6
votes

I dispose of a list of Double stored like this :

JavaRDD<Double> myDoubles

I would like to compute the mean of this list. According to the documentation, :

All of MLlib’s methods use Java-friendly types, so you can import and call them there the same way you do in Scala. The only caveat is that the methods take Scala RDD objects, while the Spark Java API uses a separate JavaRDD class.
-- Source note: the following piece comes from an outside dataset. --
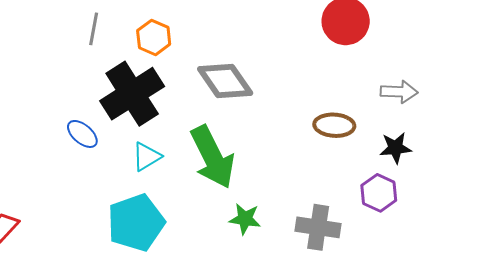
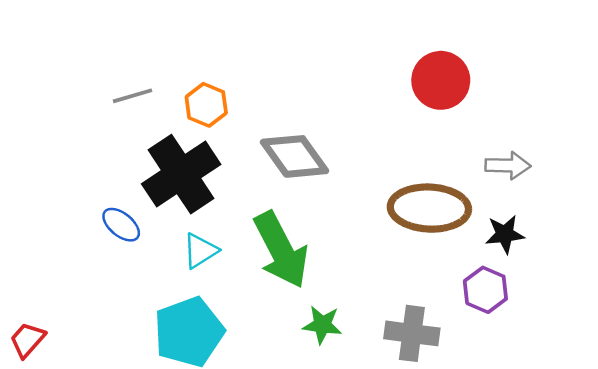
gray line: (94, 29) -> (132, 96), turned 64
brown ellipse: (334, 125) -> (429, 208), size x1.6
You can convert a Java RDD to a Scala one by calling .rdd() on your JavaRDD object.

On the same page, I see the following code :

val MSE = valuesAndPreds.map{case(v, p) => math.pow((v - p), 2)}.mean()

From my understanding, this is equivalent (in term of types) to

Double MSE = RDD<Double>.mean()

As a consequence, I tried to compute the mean of my JavaRDD like this :

myDoubles.rdd().mean()

However, it doesn't work and gives me the following eror : The method mean() is undefined for the type RDD<Double>. I also didn't find mention of this function in the RDD scala documentation. . Is this because of a bad understanding of my side, or is this something else ?

2
What do you mean "it doesn't work"? Is that the specific error message you see? - Daniel Darabos
Thanks! Scala is crazy like that. The mean method is on DoubleRDDFunctions, but can be used on RDD[Double]. It is also on JavaDoubleRDD, so that's what you need to get. - Daniel Darabos
(I don't know the Java API, so I cannot be more specific, sorry.) - Daniel Darabos
Excellent! I'd rather leave posting the answer to you. I don't even know how to test that line. - Daniel Darabos

2 Answers

10
votes

It's actually quite simple: mean() is defined for the JavaDoubleRDD class. I didn't find how to cast from JavaRDD<Double> to JavaDoubleRDD, but in my case, it was not necessary.

Indeed, this line in scala

val mean = valuesAndPreds.map{case(v, p) => (v - p)}.mean()

can be expressed in Java as

double mean = valuesAndPreds.mapToDouble(tuple -> tuple._1 - tuple._2).mean();
0
votes

Don't forget to add import org.apache.spark.SparkContext._ at the top of your scala file. Also make sure you are calling mean() on RDD[Double]